3. Industry AI Companies
The final category of ML/AI companies apply these techniques to specific business problems in specific verticals. This is undoubtedly the lion’s share of the actual number of companies being founded, and in many ways, represents the true promise of AI — solving actual and immediate problems with new techniques. Here, it’s easier to give companies as examples. The format is always “AI for ________”:
DigitalGenius: AI for customer support
Cylance: AI for cyber threat prevention
X.ai: AI for scheduling meetings
Drive.ai: AI for autonomous vehicles
The implementation of AI in this scenario corresponds to industrialized embedded analytics. A major trend today is to embed analytics into business applications so that the models are utilized in an automated, embedded, prescriptive fashion at the point of a business decision. For example, as a person navigates a web page, models are utilized to predict what offers should appear on the next page. There is no human intervention once the process is in place. The process makes offers until told to stop.
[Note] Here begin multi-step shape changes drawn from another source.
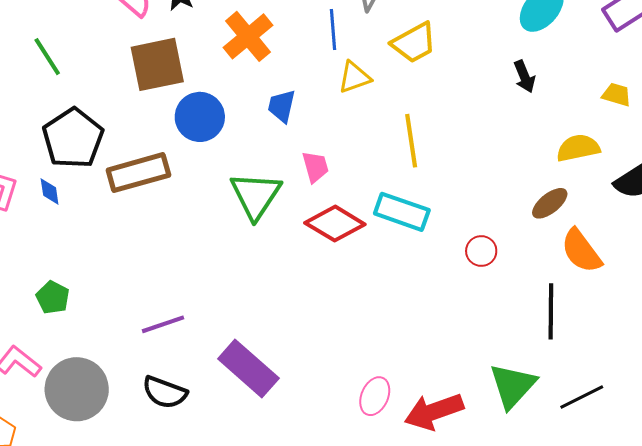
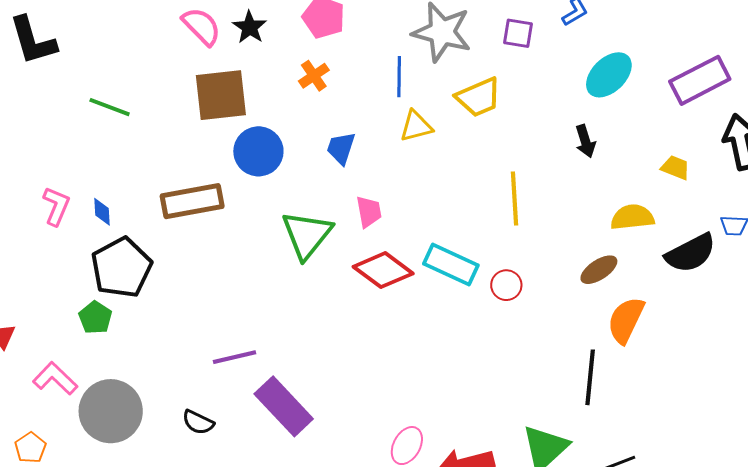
orange cross: (248, 36) -> (314, 76), size x0.6
green line: (47, 57) -> (110, 107), moved, turned -42
black pentagon: (73, 138) -> (121, 268), moved
yellow line: (411, 141) -> (514, 199), moved
red circle: (481, 251) -> (506, 285), moved
orange semicircle: (581, 251) -> (626, 320), turned 57
purple line: (163, 324) -> (235, 357), moved
black semicircle: (165, 392) -> (198, 422), size x0.7

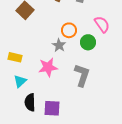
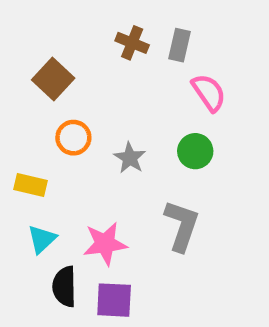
pink semicircle: (102, 24) -> (209, 93), moved
orange circle: (69, 30) -> (73, 138), moved
pink star: (48, 67) -> (105, 244), moved

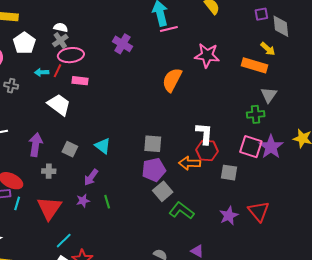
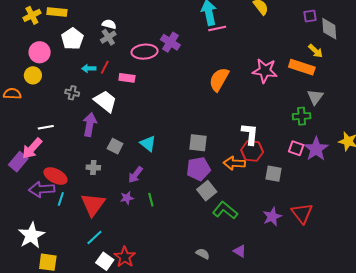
pink ellipse: (71, 55) -> (145, 52), moved
pink star: (207, 55) -> (265, 71), moved
gray cross: (11, 86) -> (72, 93), moved
purple arrow: (36, 145) -> (90, 124), moved
pink square: (251, 147) -> (296, 148), size x0.7
cyan line: (64, 241) -> (94, 237), moved

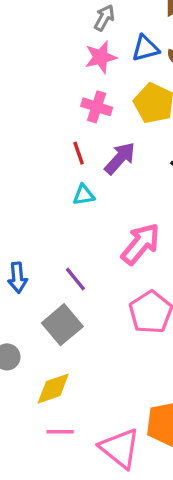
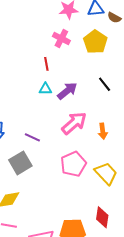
purple arrow: (120, 158) -> (67, 91), moved
purple line: (75, 279) -> (32, 137), turned -35

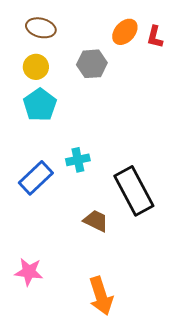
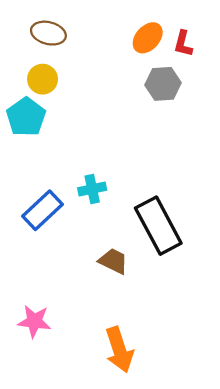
gray hexagon: (92, 64) -> (163, 84), moved
cyan pentagon: (40, 105) -> (26, 117), moved

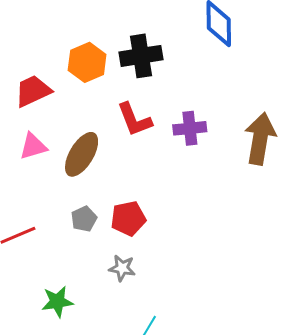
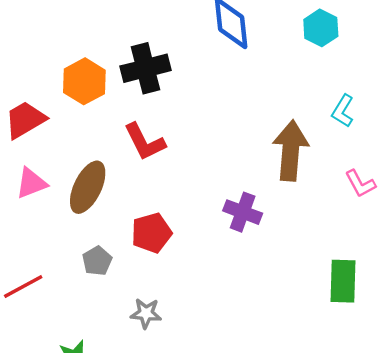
purple cross: (190, 128) -> (243, 212), moved, turned 32
red pentagon: (128, 218) -> (152, 233), moved

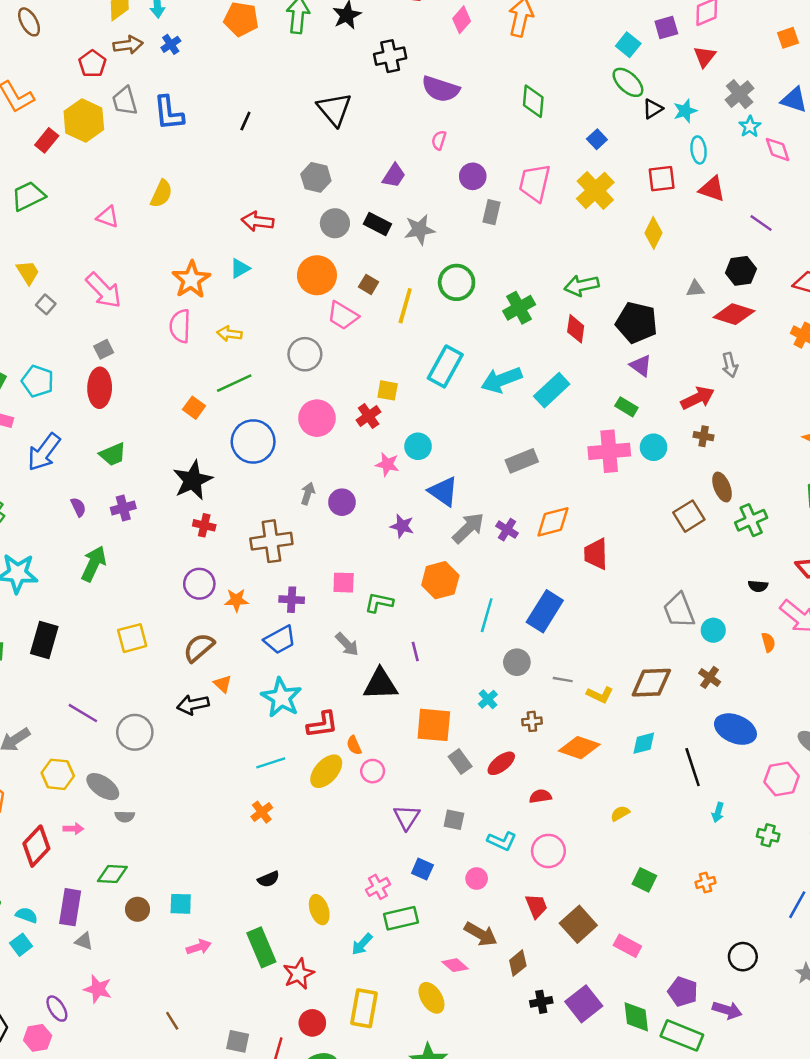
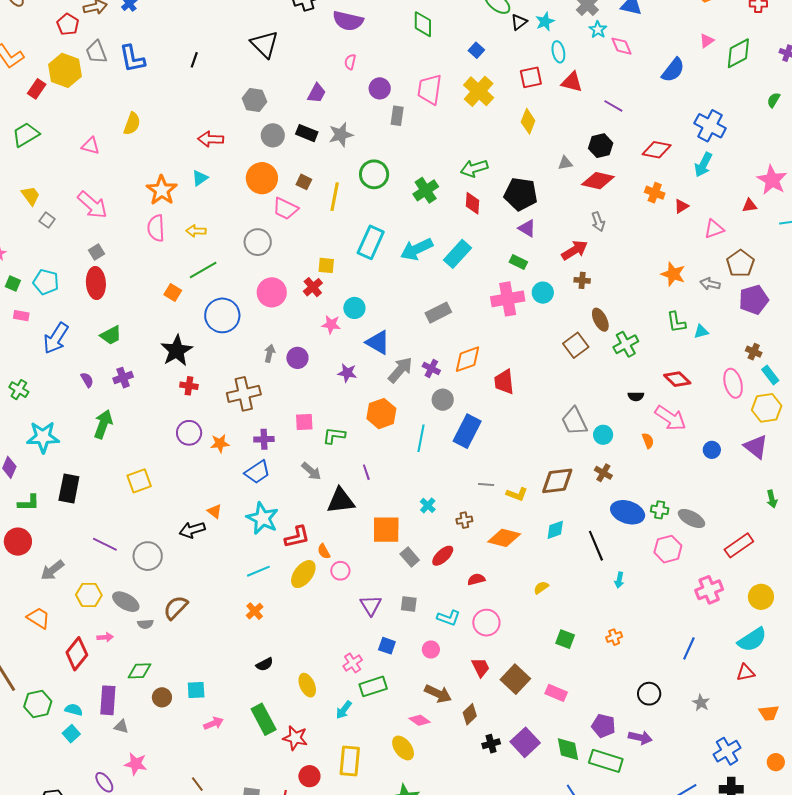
brown semicircle: (199, 648) -> (176, 608), moved
gray circle: (517, 662) -> (443, 400), moved
green cross: (768, 835) -> (660, 510), moved
red star: (299, 974) -> (295, 738), turned -30

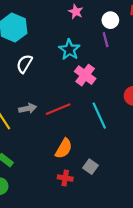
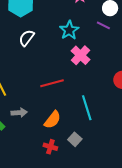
purple line: (106, 40) -> (103, 25), turned -56
gray arrow: (28, 108) -> (19, 113), moved
cyan line: (99, 116) -> (87, 108), moved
Many applications of AI today also require industrialization. For example, as an image is posted on social media, it is immediately analysed to identify who is present in the image. As I make a statement to Siri or Alexa, it attempts to determine what I said and what the best answer is. While this qualifies as a more advanced application of predictive analytics that moves into embedded, prescriptive, automated processes, it is still very much in line with how industrialized embedded analytics are being used today.
The common theme among these companies is that they take Machine Learning / AI and use it on a specific problem or space. When researching investments like this, investors should look at both the AI itself (if it works well) and the business case (whether it’s compelling). In x.ai’s case, investors need to know if the AI works, but they should also consider whether AI is the best way to solve the scheduling problem, and whether scheduling is a problem worth solving at all. With the other two types of companies, this is rarely a consideration. Founders of these types of companies can often not have AI experience and can even be non-technical (with the right supporting team and CTO, of course).
Your journey to a fruitful AI investment will be far easier if you recognize and embrace AI as sophistication of analytics and understand the true categorization, and then task your analysts with leading the charge. Don’t cause confusion and redundancy by considering AI to be something completely different.